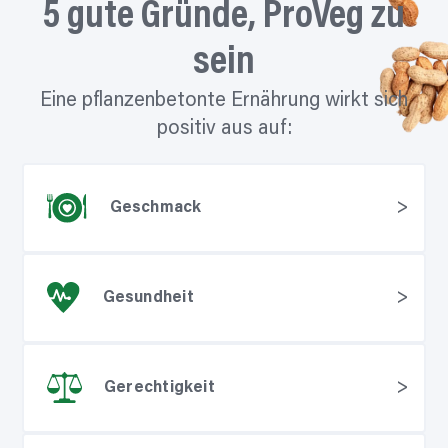
5 gute Gründe, ProVeg zu
l
i
c
sein
h
)
Eine pflanzenbetonte Ernährung wirkt sich
positiv aus auf:
Geschmack
Gesundheit
Gerechtigkeit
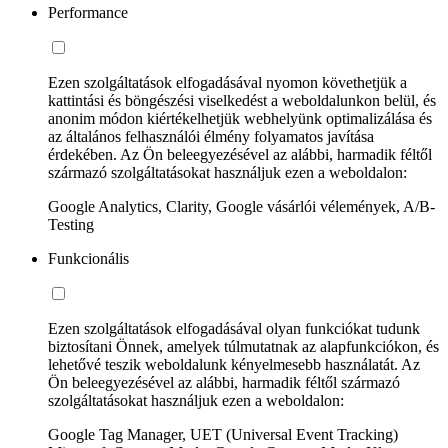
Performance
Ezen szolgáltatások elfogadásával nyomon követhetjük a
kattintási és böngészési viselkedést a weboldalunkon belül, és
anonim módon kiértékelhetjük webhelyünk optimalizálása és
az általános felhasználói élmény folyamatos javítása
érdekében. Az Ön beleegyezésével az alábbi, harmadik féltől
származó szolgáltatásokat használjuk ezen a weboldalon:
Google Analytics, Clarity, Google vásárlói vélemények, A/B-
Testing
Funkcionális
Ezen szolgáltatások elfogadásával olyan funkciókat tudunk
biztosítani Önnek, amelyek túlmutatnak az alapfunkciókon, és
lehetővé teszik weboldalunk kényelmesebb használatát. Az
Ön beleegyezésével az alábbi, harmadik féltől származó
szolgáltatásokat használjuk ezen a weboldalon:
Google Tag Manager, UET (Universal Event Tracking)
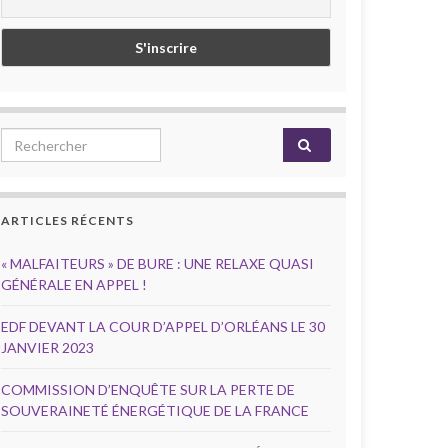
Search for:
ARTICLES RÉCENTS
« MALFAITEURS » DE BURE : UNE RELAXE QUASI
GÉNÉRALE EN APPEL !
EDF DEVANT LA COUR D’APPEL D’ORLÉANS LE 30
JANVIER 2023
COMMISSION D’ENQUÊTE SUR LA PERTE DE
SOUVERAINETÉ ÉNERGÉTIQUE DE LA FRANCE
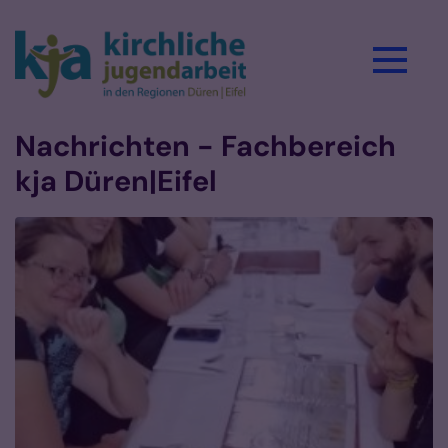
Zum Inhalt springen
Nachrichten - Fachbereich
kja Düren|Eifel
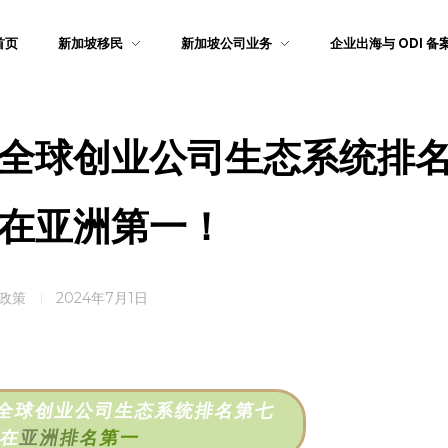
首页
新加坡移民
新加坡公司业务
企业出海与 ODI 备
全球创业公司生态系统排
在亚洲第一！
政策
2024年7月1日
全球创业公司生态系统排名第七
在
亚
洲
排
名
第
一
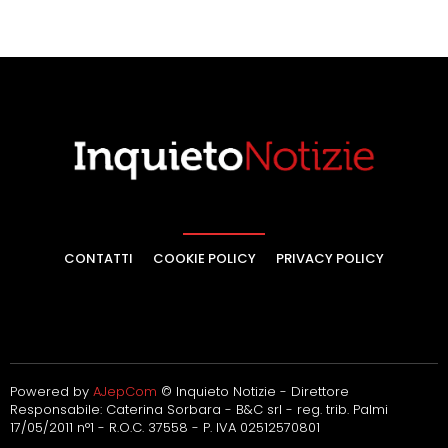
CONTATTI
COOKIE POLICY
PRIVACY POLICY
Powered by
AJepCom
© Inquieto Notizie - Direttore
Responsabile: Caterina Sorbara - B&C srl - reg. trib. Palmi
17/05/2011 n°1 - R.O.C. 37558 - P. IVA 02512570801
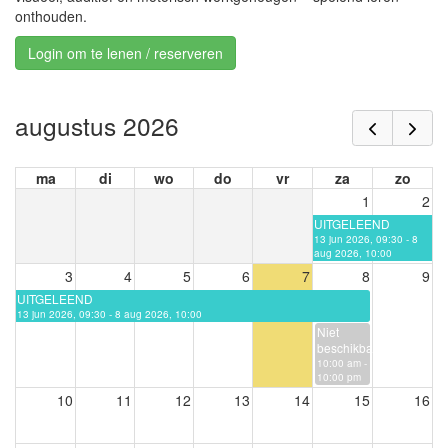
onthouden.
Login om te lenen / reserveren
augustus 2026
ma
di
wo
do
vr
za
zo
1
2
UITGELEEND
13 jun 2026, 09:30 - 8
aug 2026, 10:00
3
4
5
6
7
8
9
UITGELEEND
13 jun 2026, 09:30 - 8 aug 2026, 10:00
Niet
beschikbaar
10:00 am -
10:00 pm
10
11
12
13
14
15
16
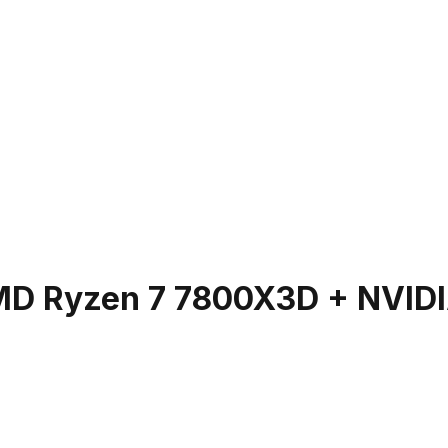
 AMD Ryzen 7 7800X3D + NVI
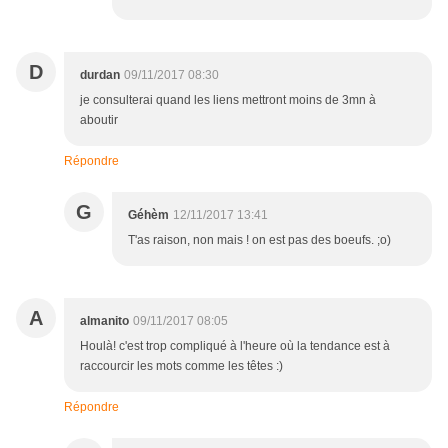
D
durdan
09/11/2017 08:30
je consulterai quand les liens mettront moins de 3mn à
aboutir
Répondre
G
Géhèm
12/11/2017 13:41
T'as raison, non mais ! on est pas des boeufs. ;o)
A
almanito
09/11/2017 08:05
Houlà! c'est trop compliqué à l'heure où la tendance est à
raccourcir les mots comme les têtes :)
Répondre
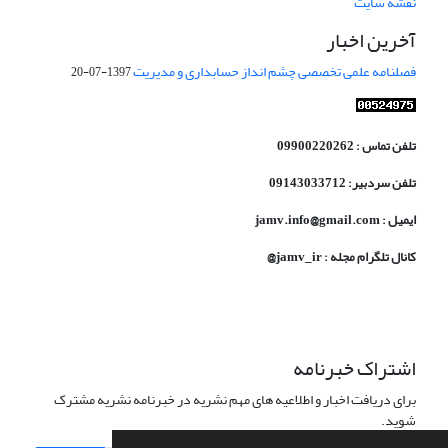
نقشه سایت
آخرین اخبار
فصلنامه علمی تخصصی چشم انداز حسابداری و مدیریت
1397-07-20
تلفن تماس : 09900220262
تلفن سردبیر: 09143033712
ایمیل : jamv.info@gmail.com
کانال تلگرام مجله : jamv_ir@
اشتراک خبرنامه
برای دریافت اخبار و اطلاعیه های مهم نشریه در خبرنامه نشریه مشترک
شوید.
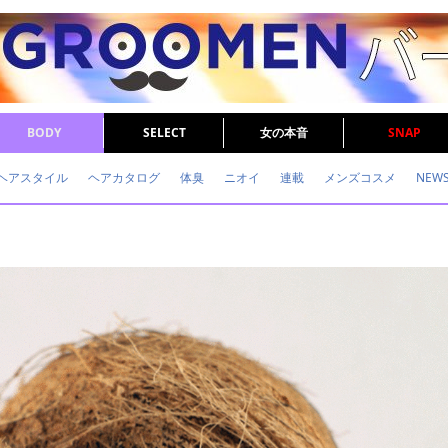
BODY
SELECT
女の本音
SNAP
ヘアスタイル
ヘアカタログ
体臭
ニオイ
連載
メンズコスメ
NEW
眉毛
メタボ
健康
スキンケア
食事
調査結果
トレーニング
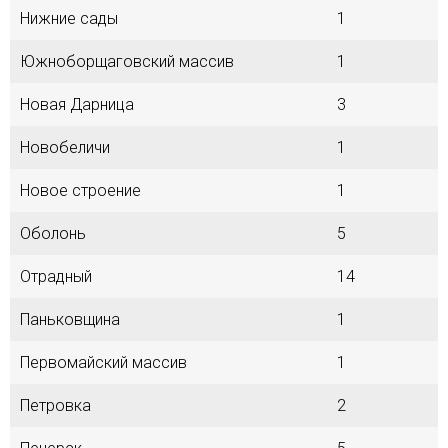
Нижние сады
1
Южноборщаговский массив
1
Новая Дарница
3
Новобеличи
1
Новое строение
1
Оболонь
5
Отрадный
14
Паньковщина
1
Первомайский массив
1
Петровка
2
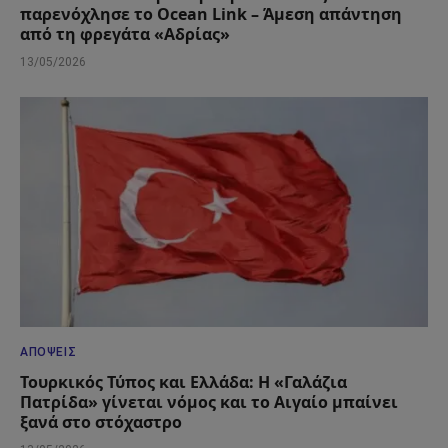
παρενόχλησε το Ocean Link – Άμεση απάντηση
από τη φρεγάτα «Αδρίας»
13/05/2026
ΑΠΌΨΕΙΣ
Τουρκικός Τύπος και Ελλάδα: Η «Γαλάζια
Πατρίδα» γίνεται νόμος και το Αιγαίο μπαίνει
ξανά στο στόχαστρο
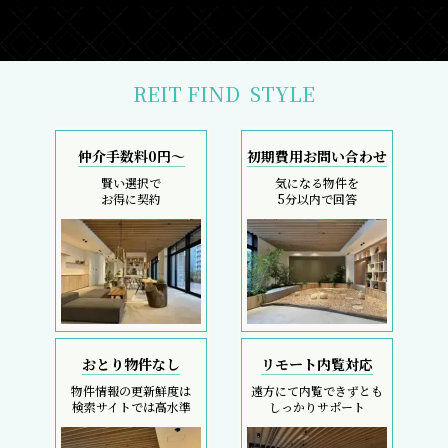
REIT FIND
STYLE
仲介手数料0円～
初期費用お問い合わせ
賢い選択で
気になる物件を
お得に契約
5分以内で回答
おとり物件なし
リモート内覧対応
物件情報の更新鮮度は
遠方にて内覧できずとも
検索サイトでは高水準
しっかりサポート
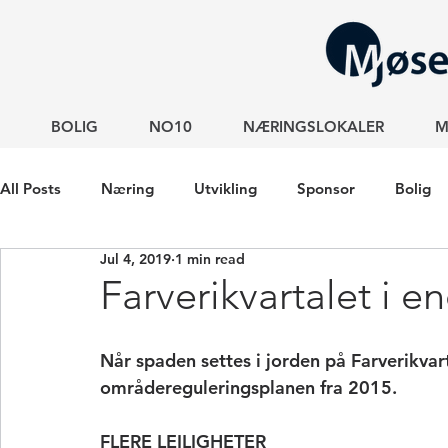
BOLIG
NO10
NÆRINGSLOKALER
M
All Posts
Næring
Utvikling
Sponsor
Bolig
Jul 4, 2019
1 min read
Farverikvartalet i e
Når spaden settes i jorden på Farverikvarta
områdereguleringsplanen fra 2015.
FLERE LEILIGHETER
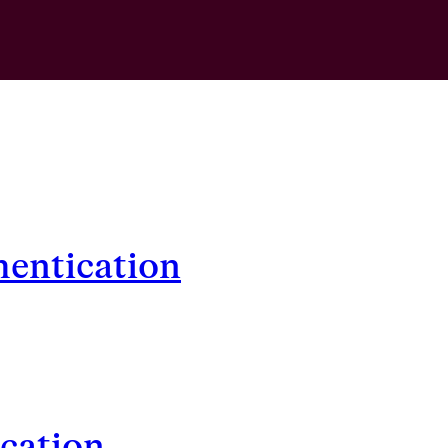
hentication
ication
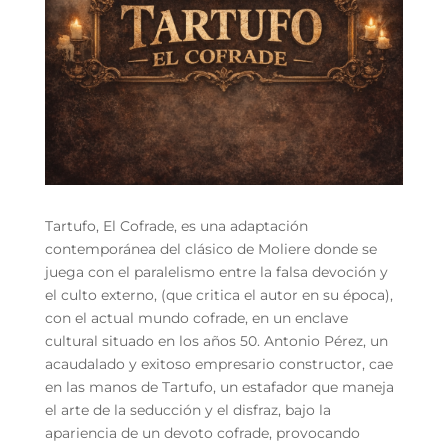
Tartufo, El Cofrade, es una adaptación
contemporánea del clásico de Moliere donde se
juega con el paralelismo entre la falsa devoción y
el culto externo, (que critica el autor en su época),
con el actual mundo cofrade, en un enclave
cultural situado en los años 50. Antonio Pérez, un
acaudalado y exitoso empresario constructor, cae
en las manos de Tartufo, un estafador que maneja
el arte de la seducción y el disfraz, bajo la
apariencia de un devoto cofrade, provocando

• [What needs to be done]
Please return the entries above exactly as they appear, but without the pictures.

• [Reply]
5 gute Gründe, ProVeg zu
l
i
c
sein
h
)
Eine pflanzenbetonte Ernährung wirkt sich
positiv aus auf:
Geschmack
Gesundheit
Gerechtigkeit
Performance
Ezen szolgáltatások elfogadásával nyomon követhetjük a
kattintási és böngészési viselkedést a weboldalunkon belül, és
anonim módon kiértékelhetjük webhelyünk optimalizálása és
az általános felhasználói élmény folyamatos javítása
érdekében. Az Ön beleegyezésével az alábbi, harmadik féltől
származó szolgáltatásokat használjuk ezen a weboldalon:
Google Analytics, Clarity, Google vásárlói vélemények, A/B-
Testing
Funkcionális
Ezen szolgáltatások elfogadásával olyan funkciókat tudunk
biztosítani Önnek, amelyek túlmutatnak az alapfunkciókon, és
lehetővé teszik weboldalunk kényelmesebb használatát. Az
Ön beleegyezésével az alábbi, harmadik féltől származó
szolgáltatásokat használjuk ezen a weboldalon:
Google Tag Manager, UET (Universal Event Tracking)
Search for:
ARTICLES RÉCENTS
« MALFAITEURS » DE BURE : UNE RELAXE QUASI
GÉNÉRALE EN APPEL !
EDF DEVANT LA COUR D’APPEL D’ORLÉANS LE 30
JANVIER 2023
COMMISSION D’ENQUÊTE SUR LA PERTE DE
SOUVERAINETÉ ÉNERGÉTIQUE DE LA FRANCE
Zum Inhalt springen
Nachrichten - Fachbereich
kja Düren|Eifel
首页
新加坡移民
新加坡公司业务
企业出海与 ODI 备
全球创业公司生态系统排
在亚洲第一！
政策
2024年7月1日
全球创业公司生态系统排名第七
在
亚
洲
排
名
第
一
CONTATTI
COOKIE POLICY
PRIVACY POLICY
Powered by
AJepCom
© Inquieto Notizie - Direttore
Responsabile: Caterina Sorbara - B&C srl - reg. trib. Palmi
17/05/2011 n°1 - R.O.C. 37558 - P. IVA 02512570801
onthouden.
Login om te lenen / reserveren
augustus 2026
ma
di
wo
do
vr
za
zo
1
2
UITGELEEND
13 jun 2026, 09:30 - 8
aug 2026, 10:00
3
4
5
6
7
8
9
UITGELEEND
13 jun 2026, 09:30 - 8 aug 2026, 10:00
Niet
beschikbaar
10:00 am -
10:00 pm
10
11
12
13
14
15
16
 AMD Ryzen 7 7800X3D + NVI
D
durdan
09/11/2017 08:30
je consulterai quand les liens mettront moins de 3mn à
aboutir
Répondre
G
Géhèm
12/11/2017 13:41
T'as raison, non mais ! on est pas des boeufs. ;o)
A
almanito
09/11/2017 08:05
Houlà! c'est trop compliqué à l'heure où la tendance est à
raccourcir les mots comme les têtes :)
Répondre
نقشه سایت
آخرین اخبار
فصلنامه علمی تخصصی چشم انداز حسابداری و مدیریت
1397-07-20
تلفن تماس : 09900220262
تلفن سردبیر: 09143033712
ایمیل : jamv.info@gmail.com
کانال تلگرام مجله : jamv_ir@
اشتراک خبرنامه
برای دریافت اخبار و اطلاعیه های مهم نشریه در خبرنامه نشریه مشترک
شوید.
BODY
SELECT
女の本音
SNAP
ヘアスタイル
ヘアカタログ
体臭
ニオイ
連載
メンズコスメ
NEW
眉毛
メタボ
健康
スキンケア
食事
調査結果
トレーニング
Нижние сады
1
Южноборщаговский массив
1
Новая Дарница
3
Новобеличи
1
Новое строение
1
Оболонь
5
Отрадный
14
Паньковщина
1
Первомайский массив
1
Петровка
2
παρενόχλησε το Ocean Link – Άμεση απάντηση
από τη φρεγάτα «Αδρίας»
13/05/2026
ΑΠΌΨΕΙΣ
Τουρκικός Τύπος και Ελλάδα: Η «Γαλάζια
Πατρίδα» γίνεται νόμος και το Αιγαίο μπαίνει
ξανά στο στόχαστρο
REIT FIND
STYLE
仲介手数料0円～
初期費用お問い合わせ
賢い選択で
気になる物件を
お得に契約
5分以内で回答
おとり物件なし
リモート内覧対応
物件情報の更新鮮度は
遠方にて内覧できずとも
検索サイトでは高水準
しっかりサポート
BOLIG
NO10
NÆRINGSLOKALER
M
All Posts
Næring
Utvikling
Sponsor
Bolig
Jul 4, 2019
1 min read
Farverikvartalet i e
Når spaden settes i jorden på Farverikvarta
områdereguleringsplanen fra 2015.
FLERE LEILIGHETER
hentication
ication
Tartufo, El Cofrade, es una adaptación
contemporánea del clásico de Moliere donde se
juega con el paralelismo entre la falsa devoción y
el culto externo, (que critica el autor en su época),
con el actual mundo cofrade, en un enclave
cultural situado en los años 50. Antonio Pérez, un
acaudalado y exitoso empresario constructor, cae
en las manos de Tartufo, un estafador que maneja
el arte de la seducción y el disfraz, bajo la
apariencia de un devoto cofrade, provocando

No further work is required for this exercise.